Critique EPIZOO Marcel.lí Antúnez Roca

Pour la troisième année consécutive, Marcel.lí Antúnez Roca fait l’honneur de présenter au public du festival « Emergences » toute l’étendue de son talent. Depuis son retrait de la Fura del Baus, Marcel Li devient à l’instar de Stelarc, l’un de ceux qui interroge le mieux la multitude des interfaçages cybernétiques entre l’homme et la machine. Avec la gageure de vouloir saisir son art hybride et à multiples facettes, alors qu’il se veut totalement insaisissable, nous développerons ici que quelques traits d’Epizoo, son premier spectacle mechatronique.
En ne démordant pas de sa filiation punk et ses pendants anarchistes – c’est-à-dire du rapiéçage de morceaux antagonistes (cuts up en tout genre issus de fantasmagories et frasques dadas ou surréalistes, empreints de la culture de l’absurde par des expérimentations provocatrices et vécues de manière intensive et extensive) –, Marcel.lí Antúnez Roca tisse un regard sans précédent sur la culture numérique.

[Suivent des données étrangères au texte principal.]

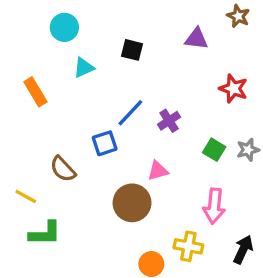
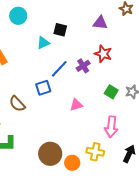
cyan triangle: (84, 68) -> (43, 43), moved
red star: (233, 89) -> (103, 54), moved
purple cross: (169, 121) -> (83, 66), moved
brown circle: (132, 203) -> (50, 154), moved

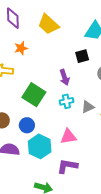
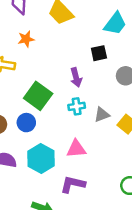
blue circle: (27, 125) -> (26, 123), moved

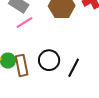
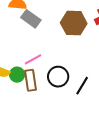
pink line: (24, 22) -> (33, 59), moved

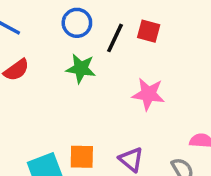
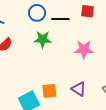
red square: (149, 31) -> (87, 11), moved
black line: (115, 38) -> (60, 19), turned 72

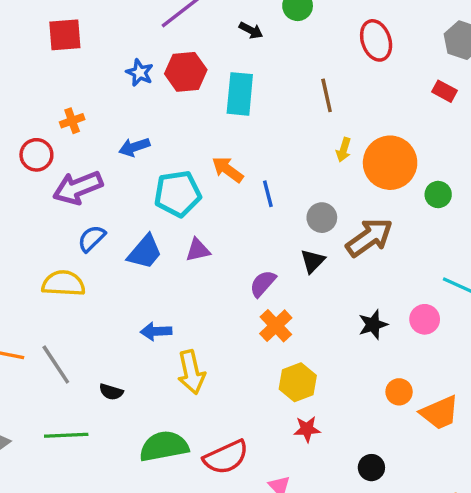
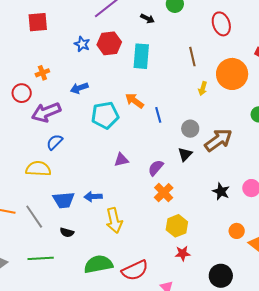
orange circle: (390, 163) -> (232, 74), moved
purple triangle: (198, 250) -> (121, 160), moved
blue trapezoid: (145, 252) -> (64, 200), moved, turned 45
black star: (373, 325) -> (221, 191), turned -30
black circle: (371, 468) -> (221, 276), size x1.5

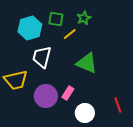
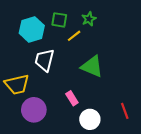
pink rectangle: (68, 93) -> (72, 98), turned -64
purple circle: (46, 96) -> (34, 110), moved

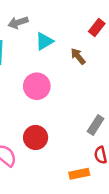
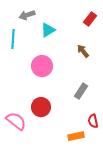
brown arrow: (78, 56) -> (83, 51), moved
gray rectangle: (96, 125) -> (81, 91), moved

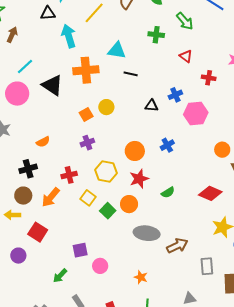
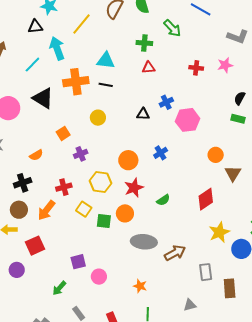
red triangle: (186, 56) -> (148, 68), moved, turned -40
cyan line: (25, 66) -> (32, 65), moved
black line: (131, 74) -> (106, 85), moved
red cross: (209, 78) -> (196, 68), moved
orange square: (86, 115) -> (63, 133), moved
red diamond: (210, 193) -> (206, 199), turned -55
green square: (108, 211) -> (104, 221), turned -35
red square: (38, 232) -> (35, 246), turned 36

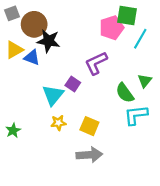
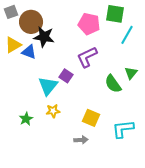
pink pentagon: (112, 28) -> (89, 24), moved, turned 30
cyan L-shape: (136, 115) -> (123, 129), moved
yellow square: (89, 126) -> (91, 118), moved
green star: (13, 130) -> (26, 119), moved
gray arrow: (89, 155) -> (81, 140), size x0.6

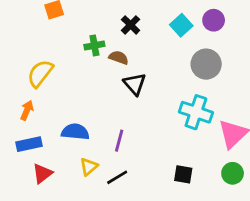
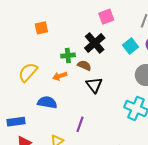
black cross: (131, 25) -> (95, 43), size x1.5
orange arrow: (27, 110) -> (60, 76), moved, turned -136
blue semicircle: (75, 132) -> (47, 102), moved

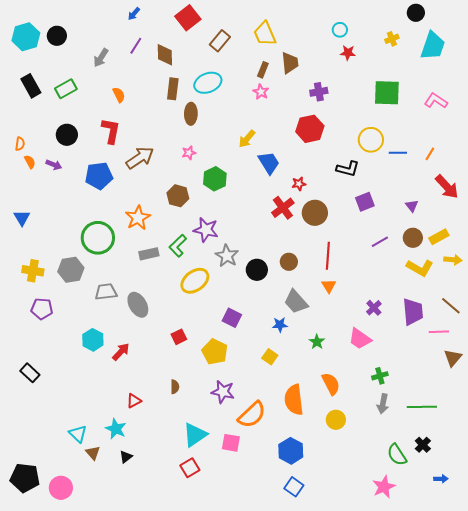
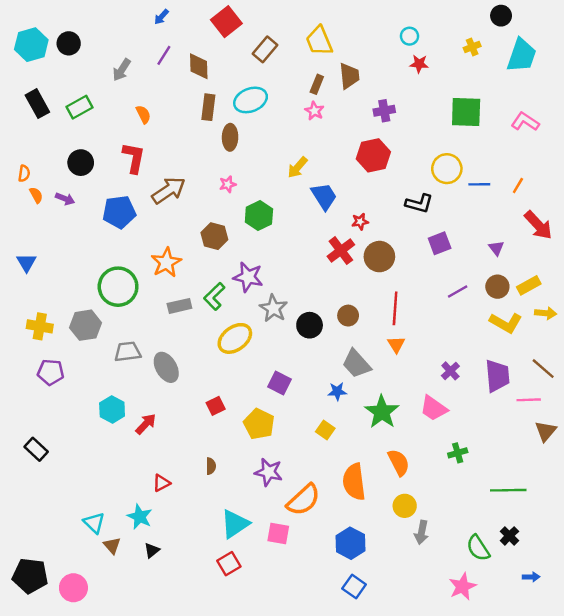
green star: (317, 342) -> (382, 412), size x1.8
gray arrow: (383, 404) -> (422, 532), moved

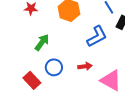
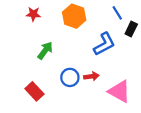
blue circle: (54, 67) -> (70, 77), moved

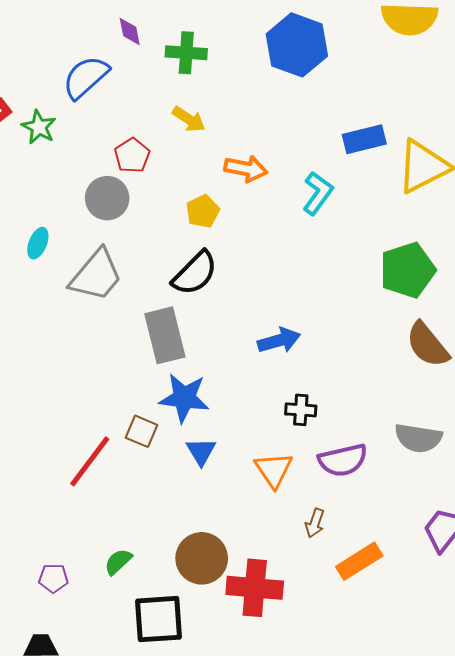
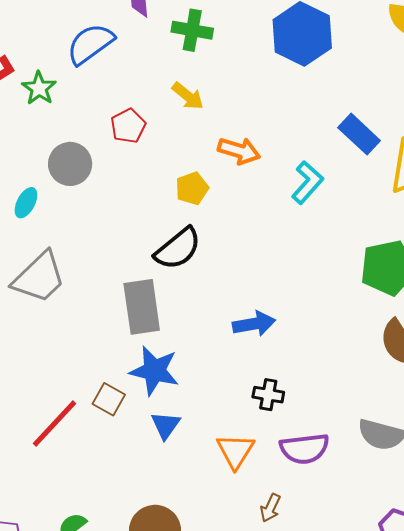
blue rectangle: (364, 139) -> (359, 134), turned 51
gray circle: (107, 198) -> (70, 164), moved
gray trapezoid: (96, 275) -> (39, 277), moved

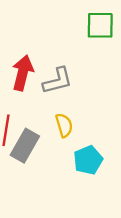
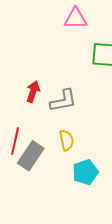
red arrow: (23, 73) -> (33, 92), size x0.7

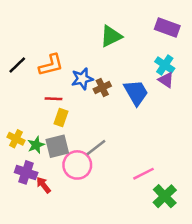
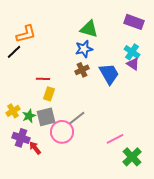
green triangle: (111, 36) -> (89, 29), turned 42
orange L-shape: (51, 65) -> (26, 34), moved
blue star: (82, 79) -> (84, 49), moved
yellow cross: (16, 139) -> (13, 111), turned 32

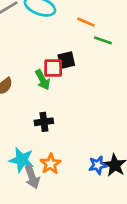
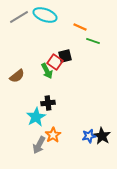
red square: (53, 68) -> (55, 62), turned 35
cyan star: (22, 160) -> (36, 117), moved, turned 30
gray arrow: (32, 177) -> (39, 145), turned 48

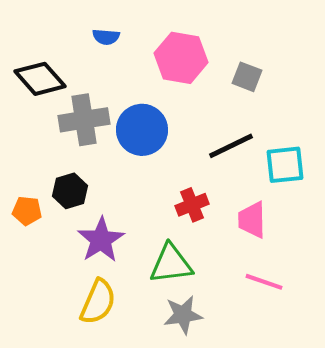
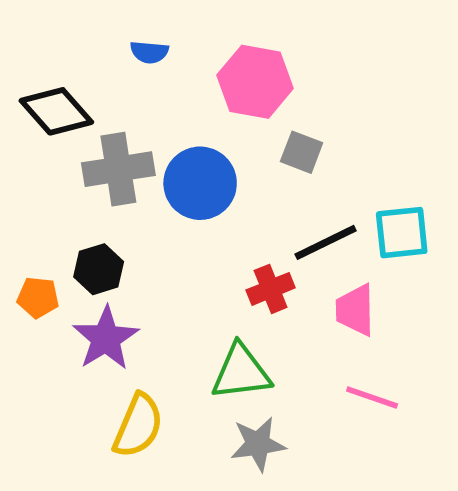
gray square: (247, 77) -> (302, 152), moved
black line: (231, 146) -> (326, 242), moved
purple star: (101, 240) -> (106, 338), moved

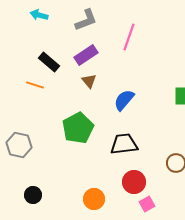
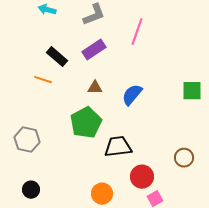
brown triangle: (89, 81) -> (95, 88), moved, turned -49
black trapezoid: (124, 144) -> (118, 147), moved
black circle: (33, 195) -> (31, 190), moved

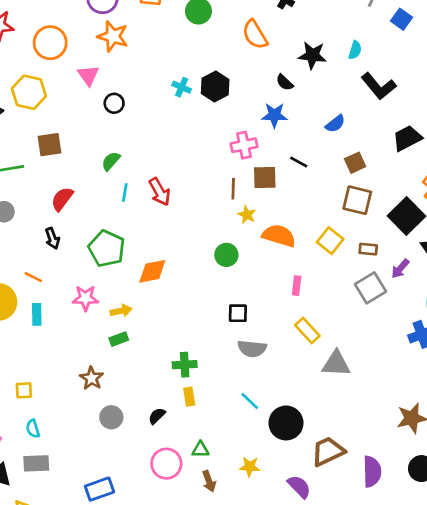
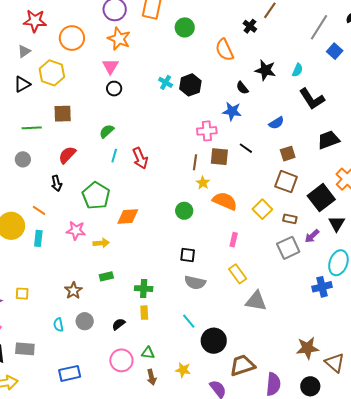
pink triangle: (88, 75) -> (110, 66), moved
green rectangle: (119, 339) -> (106, 276), moved
cyan semicircle: (33, 429) -> (58, 325), moved

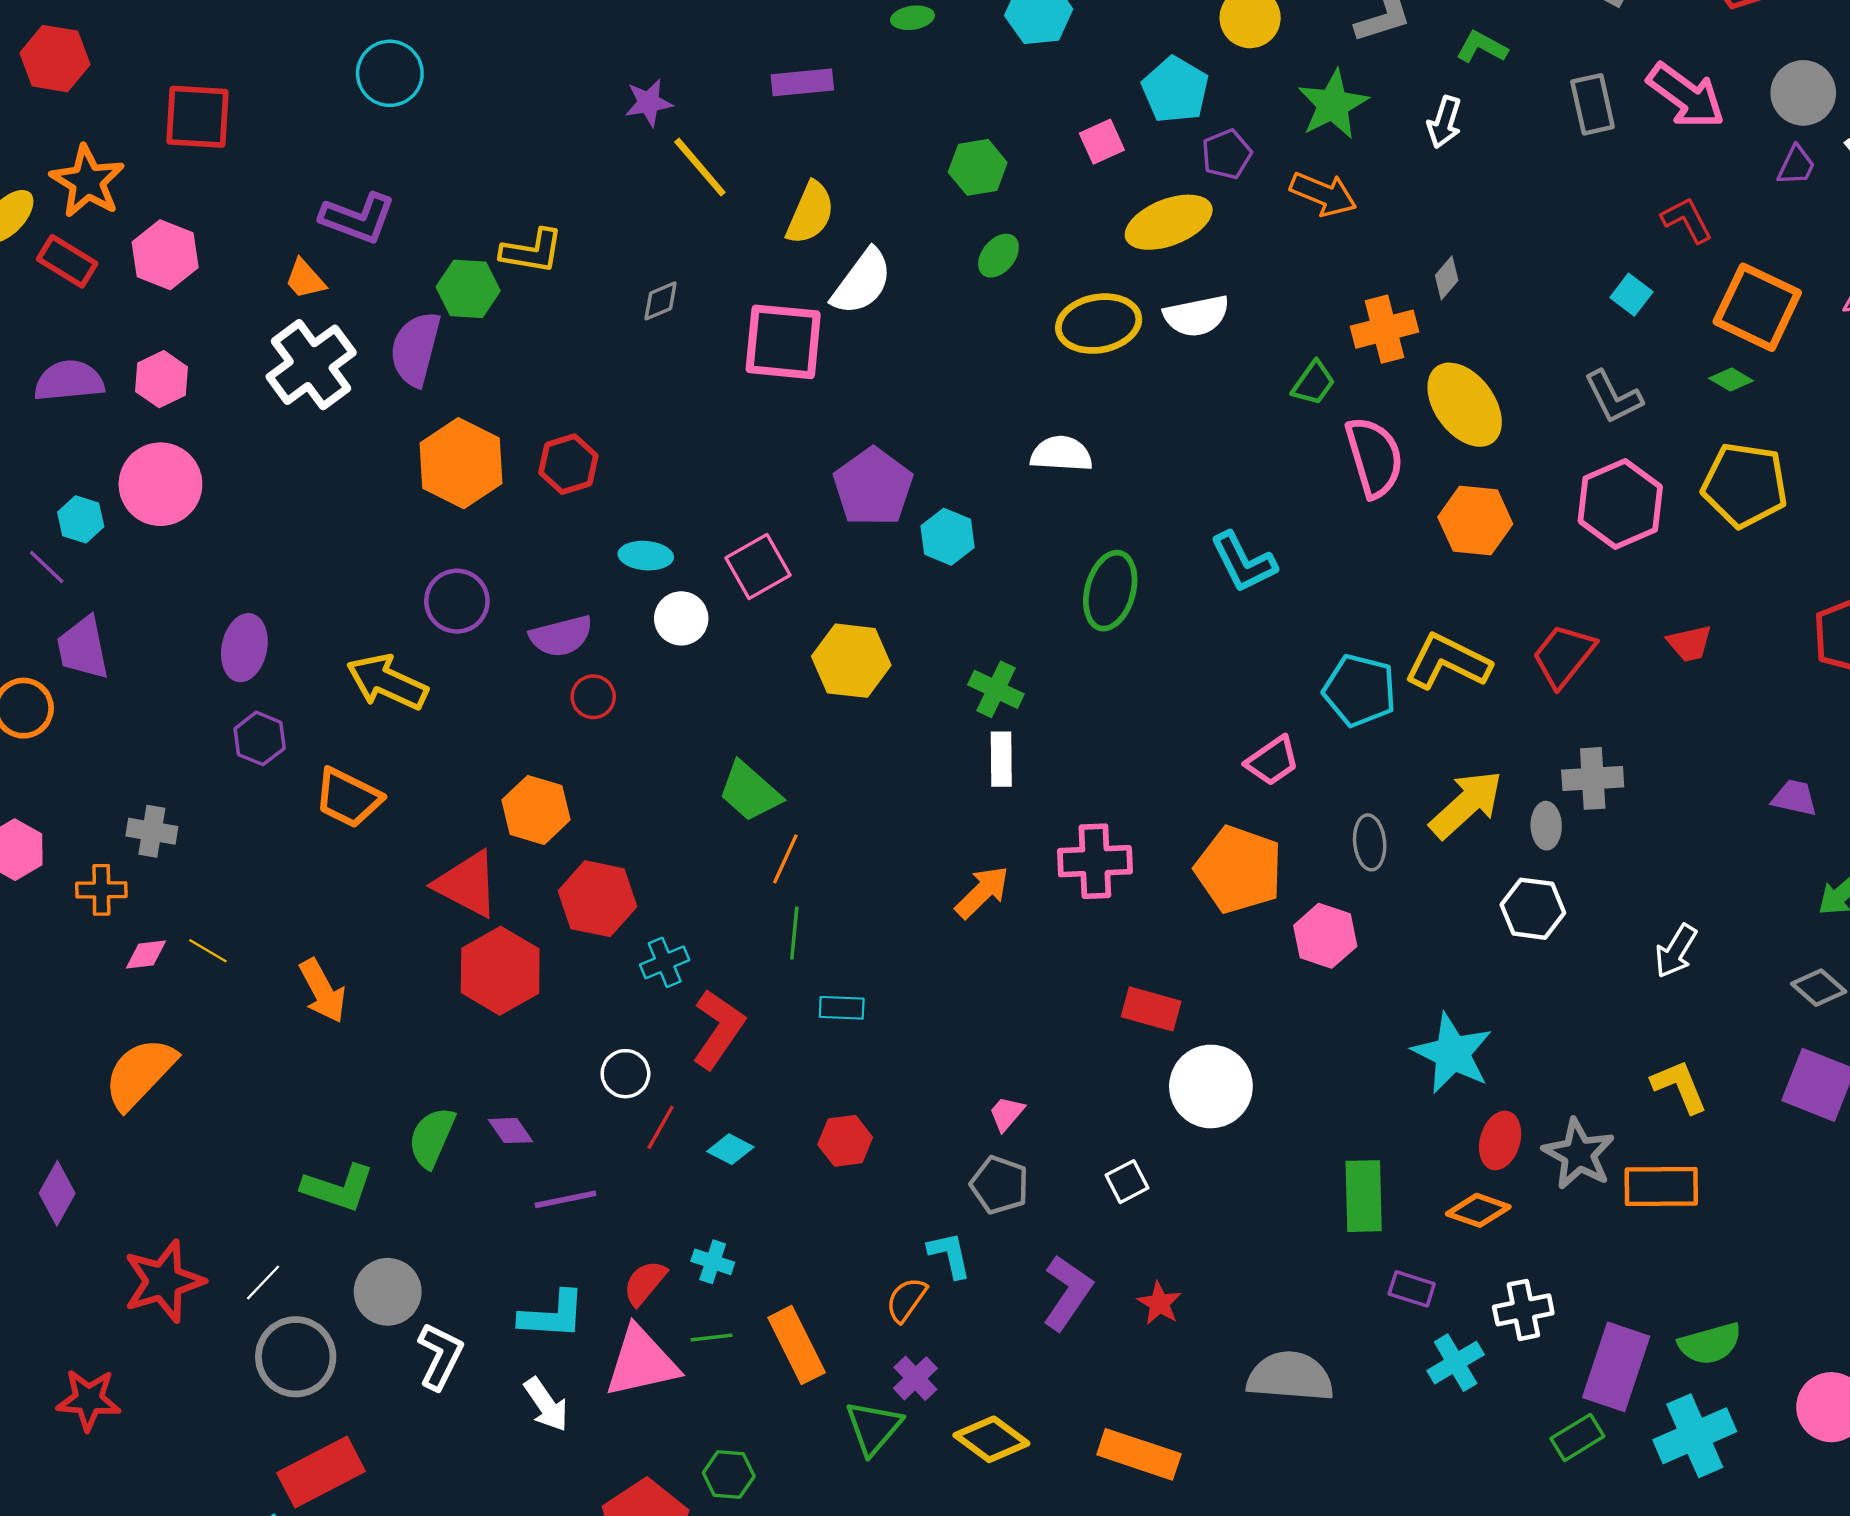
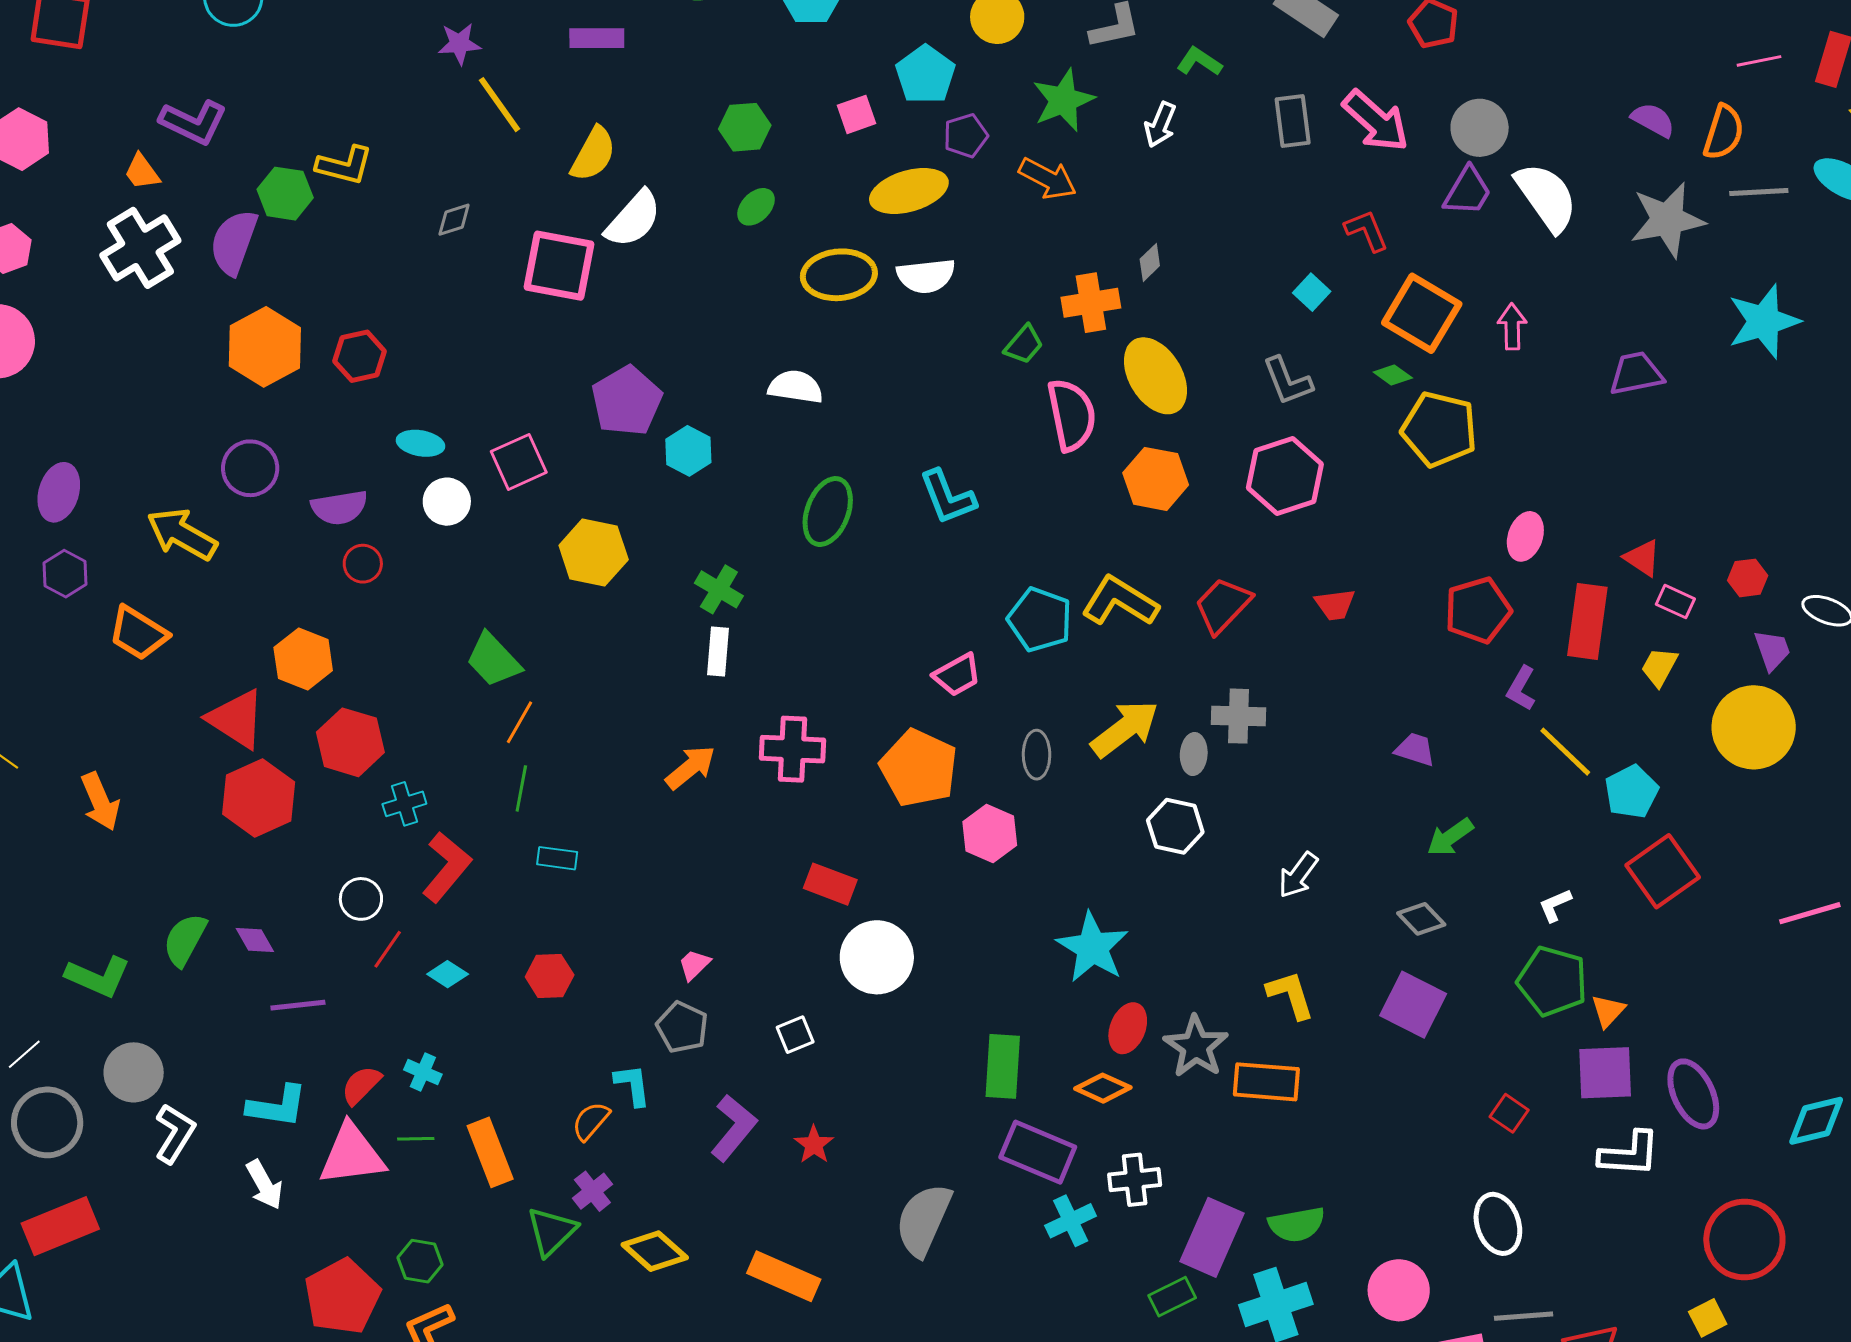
purple trapezoid: (1796, 165) -> (1468, 191), size x1.4
yellow pentagon: (1745, 485) -> (1439, 429), moved
purple rectangle: (1412, 1289) -> (1038, 1152), size x1.8
gray semicircle: (1290, 1377) -> (923, 1220), turned -76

Et Epizoo, performance si bien nommée par son auteur, comme contraction d’epizootia : maladie infectieuse et contagieuse, demeure le germe symbolique par lequel le corps est soumis à la contamination du parasitisme technologique
Dans le registre des performances classiques, et de l’installation de « mobilier humain » statique, le corps de Marcel Li Antunez Roca se fait marionnette, toutes expressivités passant sous le couvert de l’action de la machine qui phagocyte tout son corps. Le performeur est placé en stature debout sur une plate-forme tournante. Sa taille est engoncée dans un corset de métal, lui ceignant les fesses et les seins. Sa tête est couronnée d’un dispositif relié à différents organes de son anatomie faciale : le nez, les oreilles et la bouche. Il n’est plus qu’un tas de chair malléable s’offrant au public et à la merci des servomécanismes que le public actionne. L’interface des bourreaux « sadiques » est la souris d’un ordinateur.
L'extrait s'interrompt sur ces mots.